In an op-ed column in last Sunday’s New York Times (Feb 18, 2012), Tom Friedman suggests that if Rick Santorum wins the Republican nomination, a third-party candidate for president would emerge, someone more moderate and reasonable, who could appeal to a larger constituency, and possibly beat Obama.
Friedman recommends David Walker, former the U.S. comptroller general under the G.W. Bush administration, for that role, because, according to Friedman, Walker says reasonable, moderate things about fiscal policy.
This idea demonstrates that Friedman misunderstands the current political climate, which has nothing to do with policies. Rather, the upcoming election is about self-identity. Republicans want a candidate who will represent who they think they are, plain working folks. They want someone who can stand up to the snooty elites in Washington who they think try to tell them how to live and what to believe. That’s what it’s about: identity, inclusion, and respect. It has nothing to do with fiscal policy or any other policy.
Virtually no normal person willingly accepts and enjoys a negative self-identity. Nobody will admit or declare, “I am an unschooled, uninformed, unintelligent, unskilled, ineffectual, fearful, dull-witted sheep in search of a shepherd. Help me.”
Instead, a person wants a self-identity that says “I am salt of the earth; embracing the real virtues, the ones endorsed by God, not Washington; I am humble, intuitive, honest, strong, brave, hard-working, steadfast, resilient, self-sufficient, abundantly possessed of common sense, imbued with wholesome, traditional values, rooted in the past, unimpressed by fancy arguments, statistics, or reasoning; and I won’t be bullied. Respect me.”

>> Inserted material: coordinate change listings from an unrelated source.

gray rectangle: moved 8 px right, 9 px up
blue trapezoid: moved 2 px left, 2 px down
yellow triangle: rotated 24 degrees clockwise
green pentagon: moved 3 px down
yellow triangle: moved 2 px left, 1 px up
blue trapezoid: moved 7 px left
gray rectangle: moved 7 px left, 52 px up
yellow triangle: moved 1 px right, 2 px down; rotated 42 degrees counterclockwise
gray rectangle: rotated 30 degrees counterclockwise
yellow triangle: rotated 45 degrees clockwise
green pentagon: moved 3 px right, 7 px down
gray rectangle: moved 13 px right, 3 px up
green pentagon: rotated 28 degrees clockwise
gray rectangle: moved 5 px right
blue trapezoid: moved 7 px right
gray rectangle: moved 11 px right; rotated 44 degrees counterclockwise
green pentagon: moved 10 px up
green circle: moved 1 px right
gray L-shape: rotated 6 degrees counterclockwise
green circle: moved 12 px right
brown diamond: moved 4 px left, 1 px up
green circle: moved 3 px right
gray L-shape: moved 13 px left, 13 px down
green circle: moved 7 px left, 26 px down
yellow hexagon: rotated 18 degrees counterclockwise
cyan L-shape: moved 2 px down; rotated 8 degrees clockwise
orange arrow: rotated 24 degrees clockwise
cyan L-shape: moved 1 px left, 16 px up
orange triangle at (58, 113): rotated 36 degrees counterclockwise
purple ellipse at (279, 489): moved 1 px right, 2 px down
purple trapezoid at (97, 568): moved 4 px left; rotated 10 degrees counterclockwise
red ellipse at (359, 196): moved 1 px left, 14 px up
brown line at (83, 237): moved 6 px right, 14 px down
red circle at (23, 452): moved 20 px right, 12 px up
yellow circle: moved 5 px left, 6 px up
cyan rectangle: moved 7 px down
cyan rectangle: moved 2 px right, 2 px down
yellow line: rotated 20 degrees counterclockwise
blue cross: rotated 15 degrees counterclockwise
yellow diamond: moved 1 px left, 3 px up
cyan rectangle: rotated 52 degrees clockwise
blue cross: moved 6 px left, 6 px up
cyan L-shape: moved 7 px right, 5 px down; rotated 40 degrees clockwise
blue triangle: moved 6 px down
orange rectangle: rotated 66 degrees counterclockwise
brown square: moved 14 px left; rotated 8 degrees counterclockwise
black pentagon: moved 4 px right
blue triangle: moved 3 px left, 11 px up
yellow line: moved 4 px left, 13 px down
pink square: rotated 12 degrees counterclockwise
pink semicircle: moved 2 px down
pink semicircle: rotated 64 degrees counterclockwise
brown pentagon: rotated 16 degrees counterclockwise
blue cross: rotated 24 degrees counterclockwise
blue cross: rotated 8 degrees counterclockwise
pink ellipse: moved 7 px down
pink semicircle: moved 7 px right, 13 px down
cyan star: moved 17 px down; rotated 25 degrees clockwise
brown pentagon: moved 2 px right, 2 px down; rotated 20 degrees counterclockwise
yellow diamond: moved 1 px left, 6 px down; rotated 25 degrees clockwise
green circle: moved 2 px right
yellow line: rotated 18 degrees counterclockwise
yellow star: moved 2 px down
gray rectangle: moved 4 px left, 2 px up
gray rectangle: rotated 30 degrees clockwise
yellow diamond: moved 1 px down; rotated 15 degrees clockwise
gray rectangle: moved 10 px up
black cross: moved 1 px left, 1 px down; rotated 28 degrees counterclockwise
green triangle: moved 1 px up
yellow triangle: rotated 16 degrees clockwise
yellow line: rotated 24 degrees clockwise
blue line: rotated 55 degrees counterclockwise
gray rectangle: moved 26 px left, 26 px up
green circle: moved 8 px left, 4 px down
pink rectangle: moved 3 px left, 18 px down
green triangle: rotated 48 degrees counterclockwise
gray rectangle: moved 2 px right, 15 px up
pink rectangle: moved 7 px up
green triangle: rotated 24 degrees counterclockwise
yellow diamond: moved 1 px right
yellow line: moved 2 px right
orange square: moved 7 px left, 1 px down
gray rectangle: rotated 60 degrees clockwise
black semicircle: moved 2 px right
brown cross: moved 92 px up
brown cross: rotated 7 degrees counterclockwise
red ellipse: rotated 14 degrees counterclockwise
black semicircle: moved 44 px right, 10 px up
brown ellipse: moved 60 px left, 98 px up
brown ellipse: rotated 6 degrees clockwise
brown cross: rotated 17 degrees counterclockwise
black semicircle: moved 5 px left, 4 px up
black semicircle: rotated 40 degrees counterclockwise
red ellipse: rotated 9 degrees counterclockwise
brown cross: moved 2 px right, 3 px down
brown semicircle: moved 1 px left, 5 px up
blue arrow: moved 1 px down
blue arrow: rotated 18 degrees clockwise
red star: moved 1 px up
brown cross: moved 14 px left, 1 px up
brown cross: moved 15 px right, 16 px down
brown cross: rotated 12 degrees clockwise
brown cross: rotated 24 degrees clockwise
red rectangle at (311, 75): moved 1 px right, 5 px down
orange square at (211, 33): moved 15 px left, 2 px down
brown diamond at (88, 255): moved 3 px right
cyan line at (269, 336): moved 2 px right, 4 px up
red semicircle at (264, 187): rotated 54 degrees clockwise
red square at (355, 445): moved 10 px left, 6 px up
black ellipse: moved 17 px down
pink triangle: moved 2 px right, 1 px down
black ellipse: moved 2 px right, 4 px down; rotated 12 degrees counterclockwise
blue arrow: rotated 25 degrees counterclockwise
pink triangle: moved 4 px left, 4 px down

That’s what the Republican primary is about, identity, not policy differences or “principles.” If discussion were to shift to policy, there would be no meaningful distinction between self and other, which is tantamount to psychological self-annihilation for a person without a mature self-identity.
Rational discourse will only resume when the out-party feels included and respected, and therefore sufficiently safe from bullying and humiliation. Obama thought he could facilitate a bipartisan feeling, but he didn’t count on racism, which is not rational, nor the bifurcation of American society into those who could adapt to a rapidly changing world and those who cannot. He is, in fact, facilitating the eventual return to civil discourse, just by being in the office and conducting himself with dignity. A genuine return to rationality in the body politic could take a long time, generations, perhaps. It’s like growing up: nothing can be done to rush it.
Nevertheless, we should note, the current unpleasant and unhelpful atmosphere of irrational squawking is far, far better than the alternative kind of discourse we see in other parts of the world: guns and bombs.